Анна пытается рассказать:
- В городе всё по-другому, и одежда, и обычаи.
Та лишь головой повела:
- Разберёмся, не впервой. Коли надо – оно всё сможется. А здесь землю в аренду сдам да брату приглядывать поручу.
Вздохнула:
- Ведь какой бы ни был мужик, а в дому оборона. Мать моя вдовою горе мыкала, пока брат не подрос, и мне, видать, суждено.
Тут же глянула прямо:
- Да ничего – барыней, оно всяко легче. У бар дети с голоду не мрут.
Зашли во двор. Тут кузнец им навстречу выходит. Здоровый мужик, плечи – косая сажень, руки чуть не до земли тянутся. Второй, помоложе, такой же здоровый – явно Федька, как гостей увидал, сразу боком-боком, да и вышел.
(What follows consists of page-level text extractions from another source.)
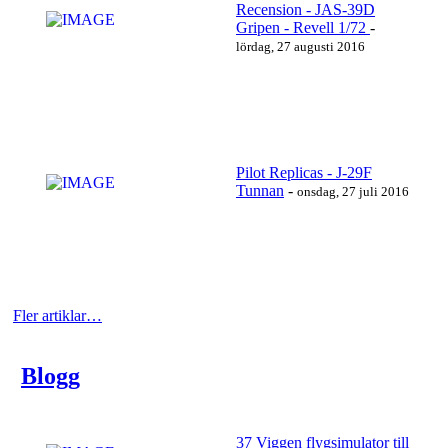
Recension - JAS-39D
Gripen - Revell 1/72
-
https://www.youtube.com/watch?v=r0_VkI5mY5I
lördag, 27 augusti 2016
Läs mer…
Pilot Replicas - J-29F
Tunnan
-
onsdag, 27 juli 2016
https://www.youtube.com/watch?v=SBDq5s7fJc8
Läs mer…
Fler artiklar…
Blogg
https://www.youtube.com/watch?v=UctJADytir0
Läs mer…
37 Viggen flygsimulator till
А Марья стоит, ему вслед смотрит. Здоровается к ней кто-то, а она молчит.
Штольман вновь стал выяснять, когда и зачем Евгений приходил. Кузнец точно вспомнил – как раз на Семёна - Летопроводца: «До полудня далеко еще было. Сказывал – колесо поломалось, никак ехать невозможно». Тут же дальше пояснил: что телега, по словам Евгения, посреди дороги стояла, как раз за Кривой балкой у рощицы. От хутора менее версты отъехала.
- Федька на другом краю гулял. Я его послать обещался, он не так чтобы совсем скоро, но пошел. Да барин у нас ждать не стал, сказал – у него вещи в телеге брошены.
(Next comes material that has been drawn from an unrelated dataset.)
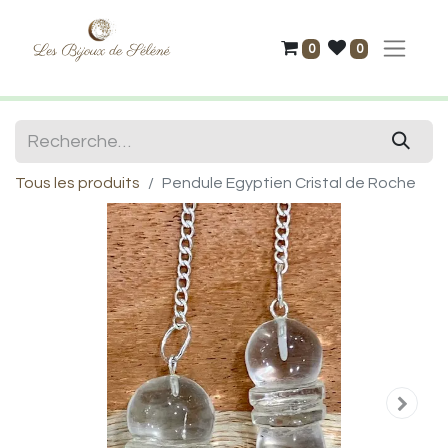
0
0
Tous les produits
Pendule Egyptien Cristal de Roche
Штольман сразу спрашивает:
- Нам бы Федора опросить. Он на хутор приходил, возможно, что-нибудь видел.
Кузнец только рукой махнул, с явным огорчением:
- Да мы уж спрашивали. Он едва до ворот дошел, вовсе ничего не видал и не слыхал. Никакого с него толку.
- А ведь и в сарае был? Может, и убийцу видел?
Кузнец оживился:
- Это да, как позвали его, то и видал. Говорил: дерево так перед собой одною рукою держал, как барышни платочки, небось, держат.
Штольман тут же спрашивает:
- А полиции он о том рассказывал?
- Где там. Тогда напугался – им он вовсе ничего не говорил. Да и не дело нам – с властями говорить.
Анна глядит – у кузни у самого входа стоит, решетка – не решетка: из тонких прутьев узор железный кованый. Не удержалась, залюбовалась:
- Это кто ж такую красоту сотворил?
Кузнец неловко с ноги на ногу переступает:
- Старший мой. В городе он, на заработках. Приехал в страду, вот придумалось ему что-то, взял и сделал. И толку с того нет, и тронуть жалко.
Анна сразу советует:
- Вам бы на ворота приделать. И красиво очень, и сразу видно, что кузнец живёт.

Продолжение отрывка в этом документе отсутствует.